(Activity): The whole listing below should be retyped exactly, without any images.

::::::

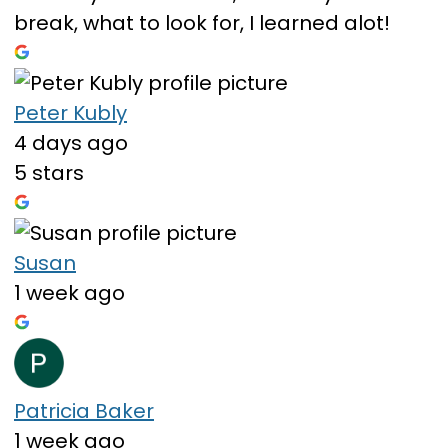
break, what to look for, I learned alot!
Peter Kubly
4 days ago
5 stars
Susan
1 week ago
Patricia Baker
1 week ago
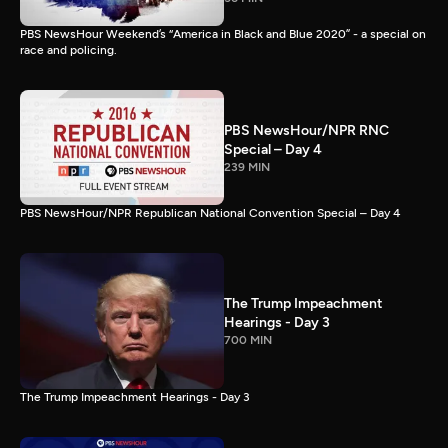
PBS NewsHour Weekend’s “America in Black and Blue 2020” - a special on
race and policing.
PBS NewsHour/NPR RNC
Special – Day 4
239 MIN
PBS NewsHour/NPR Republican National Convention Special – Day 4
The Trump Impeachment
Hearings - Day 3
700 MIN
The Trump Impeachment Hearings - Day 3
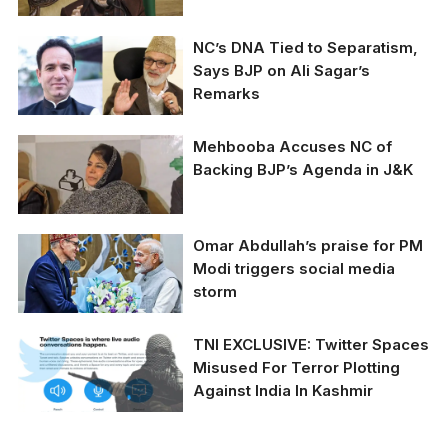
Amit Shah urges J&K
NC’s DNA Tied to Separatism,
groups to renounce
Says BJP on Ali Sagar’s
separatism, marking a
Remarks
shift in regional politics.
Ali Mohammad Sagar
Mehbooba Accuses NC of
stirs debate by urging
Backing BJP’s Agenda in J&K
talks with Pakistan in
J&K Assembly.
Mehbooba Mufti
Omar Abdullah’s praise for PM
criticizes NC for
Modi triggers social media
aligning with BJP
storm
policies in Jammu and
Kashmir, calls for
Article 370 restoration
Omar Abdullah’s praise
TNI EXCLUSIVE: Twitter Spaces
and Martyrs' Day
for PM Modi triggers
Misused For Terror Plotting
holiday.
social media storm.
Against India In Kashmir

::::::

(Solution for this exercise):
break, what to look for, I learned alot!
Peter Kubly
4 days ago
5 stars
Susan
1 week ago
Patricia Baker
1 week ago
PBS NewsHour Weekend’s “America in Black and Blue 2020” - a special on
race and policing.
PBS NewsHour/NPR RNC
Special – Day 4
239 MIN
PBS NewsHour/NPR Republican National Convention Special – Day 4
The Trump Impeachment
Hearings - Day 3
700 MIN
The Trump Impeachment Hearings - Day 3
Amit Shah urges J&K
NC’s DNA Tied to Separatism,
groups to renounce
Says BJP on Ali Sagar’s
separatism, marking a
Remarks
shift in regional politics.
Ali Mohammad Sagar
Mehbooba Accuses NC of
stirs debate by urging
Backing BJP’s Agenda in J&K
talks with Pakistan in
J&K Assembly.
Mehbooba Mufti
Omar Abdullah’s praise for PM
criticizes NC for
Modi triggers social media
aligning with BJP
storm
policies in Jammu and
Kashmir, calls for
Article 370 restoration
Omar Abdullah’s praise
TNI EXCLUSIVE: Twitter Spaces
and Martyrs' Day
for PM Modi triggers
Misused For Terror Plotting
holiday.
social media storm.
Against India In Kashmir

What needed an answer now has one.